As for the development of the research field in the Indiana University Medical Center, committee members; Chairman Dean Gatch, Mr. Eli Lily, and Mr. Hugh Mck. Landon; as well as other members all agreed that research should be incorporated into patient care and the teaching of medicine to medical students. Furthermore, the committee called for increasing clinical staff at the medical center to meet the demands of the research field which was progressing forward at an increasing rate after the discoveries made during the war. Staff was increased in all components of work at the medical center, ranging from the clerical staff in charge of maintaining records and assisting with publications to hiring a director of research who would serve as an advisor to all other research faculty.
The increasing need for more personnel and the better establishment of research principles within medical institutions came to light during World War II. During the war, there were not enough individuals available to care for the growing numbers in need, and it was also realized that the research field had not reached the bounds needed by the demands of war.
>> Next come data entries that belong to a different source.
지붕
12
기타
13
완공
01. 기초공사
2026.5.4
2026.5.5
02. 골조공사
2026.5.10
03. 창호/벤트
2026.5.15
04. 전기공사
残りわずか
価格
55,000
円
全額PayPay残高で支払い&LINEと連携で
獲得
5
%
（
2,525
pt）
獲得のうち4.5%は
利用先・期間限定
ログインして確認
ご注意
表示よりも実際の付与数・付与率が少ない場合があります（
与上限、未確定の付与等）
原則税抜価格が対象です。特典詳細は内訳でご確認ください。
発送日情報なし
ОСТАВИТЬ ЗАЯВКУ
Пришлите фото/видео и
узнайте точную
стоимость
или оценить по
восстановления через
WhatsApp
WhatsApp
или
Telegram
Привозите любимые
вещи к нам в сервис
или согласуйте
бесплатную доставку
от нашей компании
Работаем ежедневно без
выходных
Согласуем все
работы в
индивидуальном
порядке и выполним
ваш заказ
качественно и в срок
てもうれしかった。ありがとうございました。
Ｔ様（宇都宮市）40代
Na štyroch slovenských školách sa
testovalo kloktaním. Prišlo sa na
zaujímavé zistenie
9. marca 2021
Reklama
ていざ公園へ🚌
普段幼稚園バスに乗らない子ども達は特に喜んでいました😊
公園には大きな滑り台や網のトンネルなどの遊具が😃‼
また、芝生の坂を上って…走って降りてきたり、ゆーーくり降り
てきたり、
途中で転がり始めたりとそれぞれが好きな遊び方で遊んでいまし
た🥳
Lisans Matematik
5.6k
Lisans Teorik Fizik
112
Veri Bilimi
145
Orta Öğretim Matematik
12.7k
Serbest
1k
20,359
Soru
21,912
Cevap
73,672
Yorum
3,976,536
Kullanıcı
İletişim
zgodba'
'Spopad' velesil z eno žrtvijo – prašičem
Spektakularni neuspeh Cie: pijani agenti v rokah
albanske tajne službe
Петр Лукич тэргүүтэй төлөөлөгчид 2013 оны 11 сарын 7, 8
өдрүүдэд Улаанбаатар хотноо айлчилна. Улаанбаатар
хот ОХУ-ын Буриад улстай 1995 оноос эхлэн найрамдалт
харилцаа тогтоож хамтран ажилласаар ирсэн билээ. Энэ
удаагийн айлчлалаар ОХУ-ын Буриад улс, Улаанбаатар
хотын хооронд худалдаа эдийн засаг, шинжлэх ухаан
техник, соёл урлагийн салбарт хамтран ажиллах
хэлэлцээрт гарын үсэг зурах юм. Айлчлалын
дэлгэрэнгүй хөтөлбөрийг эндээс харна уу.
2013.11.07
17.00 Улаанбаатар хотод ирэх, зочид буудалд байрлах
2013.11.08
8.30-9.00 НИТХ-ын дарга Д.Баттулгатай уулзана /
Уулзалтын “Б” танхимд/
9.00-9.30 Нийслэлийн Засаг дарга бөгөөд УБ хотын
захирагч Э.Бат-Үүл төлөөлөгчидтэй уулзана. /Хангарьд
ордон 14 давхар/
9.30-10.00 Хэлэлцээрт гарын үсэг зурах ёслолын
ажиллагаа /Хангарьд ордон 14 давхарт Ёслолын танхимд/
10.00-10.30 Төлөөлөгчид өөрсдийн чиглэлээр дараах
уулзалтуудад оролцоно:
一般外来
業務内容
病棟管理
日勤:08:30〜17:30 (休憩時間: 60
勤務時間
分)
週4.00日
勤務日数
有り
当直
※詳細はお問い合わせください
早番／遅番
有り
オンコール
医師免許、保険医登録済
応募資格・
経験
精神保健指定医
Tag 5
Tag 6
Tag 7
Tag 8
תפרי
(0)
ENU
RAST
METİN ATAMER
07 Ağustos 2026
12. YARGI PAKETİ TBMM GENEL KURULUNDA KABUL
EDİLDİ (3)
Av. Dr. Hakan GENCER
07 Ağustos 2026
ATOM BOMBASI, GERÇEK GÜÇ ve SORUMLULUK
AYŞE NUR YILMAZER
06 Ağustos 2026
The research field could not have reached its potential and medical institutions could not have met this growing demand if not for federal support. In the twenty years since the end of World War II, there have been many advances in the cooperation between the medical field and the federal government. Joseph C. Hinsey discusses “the value of the cooperation between the federal government and health agencies in the field of research” and “that the over-all effect upon the advance of medicine has been very good because the frontiers of knowledge have been pushed back”. The effort put into the improvements in the organization of research and the administrative/faculty structure made by the Indiana University Medical Center could not have been carried out if not for the federal support that strengthened after the end of the war.